I went up to our sitting-room alone, for he was busy talking to a lady who seemed to have the charge of a certain department downstairs, the result of which was that after tea a very fashionable hairdresser arrived, who arranged my thick dark hair in the latest and most becoming fashion, and who even helped me to get into my black dress. When I joined father my eyes were shining and my cheeks were bright with colour.

"Oh, what fun this is!" I said.

"Yes, isn't it?" he answered. "Where are your flowers?"

I had put them on, but he did not like the way I had arranged them, so he settled them himself in a more becoming manner, and then he slipped a single string of pearls round my white throat and showed me – lying on a chair near by – a most lovely, dainty opera cloak, all made in pink and white, which suited me just perfectly.

"Now, we'll have some dinner, and then we'll be off," he said. "Lady Helen Dalrymple will admire you to-night, Heather, and I want her to."

Who was Lady Helen Dalrymple?

CHAPTER V

It certainly was a wonderful night. Lady Helen Dalrymple had placed her box at the theatre at our disposal. She was a tall and slender woman, dressed in the extreme height of a fashion which I had never even dreamed about. Her cheeks had a wonderful colour in them, which was at once soft and vivid. Her lips were red and her eyes exceedingly dark. She greeted me with great empressement; her voice was high-pitched, and I cannot say that it impressed me agreeably.

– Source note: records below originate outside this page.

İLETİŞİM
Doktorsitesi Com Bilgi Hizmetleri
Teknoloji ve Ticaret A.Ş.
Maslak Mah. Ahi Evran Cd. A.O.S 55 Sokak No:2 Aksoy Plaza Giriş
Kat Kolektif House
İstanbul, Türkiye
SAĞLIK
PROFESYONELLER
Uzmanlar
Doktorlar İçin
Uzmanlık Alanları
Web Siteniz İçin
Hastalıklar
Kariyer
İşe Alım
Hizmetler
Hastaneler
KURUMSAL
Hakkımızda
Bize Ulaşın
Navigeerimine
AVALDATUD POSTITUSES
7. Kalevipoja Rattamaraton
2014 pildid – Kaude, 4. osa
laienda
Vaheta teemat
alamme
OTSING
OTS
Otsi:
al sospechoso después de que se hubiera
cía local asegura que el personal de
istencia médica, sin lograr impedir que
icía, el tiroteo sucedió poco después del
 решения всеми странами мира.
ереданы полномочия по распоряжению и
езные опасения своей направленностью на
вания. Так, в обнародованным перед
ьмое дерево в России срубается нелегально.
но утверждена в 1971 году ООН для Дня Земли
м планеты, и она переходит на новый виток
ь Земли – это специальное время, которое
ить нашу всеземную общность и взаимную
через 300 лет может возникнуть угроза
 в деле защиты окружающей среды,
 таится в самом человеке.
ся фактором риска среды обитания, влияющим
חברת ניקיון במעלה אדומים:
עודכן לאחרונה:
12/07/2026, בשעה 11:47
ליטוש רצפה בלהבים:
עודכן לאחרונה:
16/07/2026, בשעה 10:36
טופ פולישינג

"Welcome, welcome, my dear Heather," she said, and then she invited me to seat myself on the front chair near her own, whereas father sat behind at the back of the box.

The play began, and to me it was a peep into fairy land. I had never seen a play before, but, of course, I had read about plays and great actors and actresses, and this one —As You Like It– took my breath away. I could scarcely restrain my rapture as the different scenes flitted before my eyes, and as the characters – all real to me – fitted their respective parts. But in the midst of my delight Lady Helen bent towards me and said:

"Don't the footlights dazzle your eyes a little, child? Would you not prefer to take this chair and let your father come to the front of the box?"

Now, my eyes were quite strong, and the footlights did not dazzle them in the very least, but I slipped back into the other seat, and, after that, if the truth must be known, I only got little glimpses of the play from time to time. Lady Helen and father, instead of being in raptures over the performance, kept up a running fire of whispered talk together, not one word of which could I catch, nor, indeed, did I want to – so absorbingly anxious was I to follow the story of Rosalind in the Forest of Arden.

When at last the performance was over, father suggested that we should all go to the Savoy Hotel for supper, where, accordingly, we went. But once again, although there was a very nice table reserved for us, father and Lady Helen did all the talking, and I was left in the cold. I looked around me, and for the first time had a distinct sense of home-sickness for the very quiet little house I had left. By this time Aunt Penelope would be sound asleep in bed, and Buttons would have gone to his rest in the attic, and the parrot would have ceased to say "Stop knocking at the door!" I was not accustomed to be up so late, and I suddenly found myself yawning.

Lady Helen fixed her bright eyes on my face.

"Tired, Heather?" she asked.

I had an instinctive sort of feeling that she ought not to call me Heather, and started back a little when she spoke.

"Oh, you need not be shocked, Heather," said my father. "Lady Helen is such a very great friend of mine that you ought to be only too proud when she addresses you by your Christian name."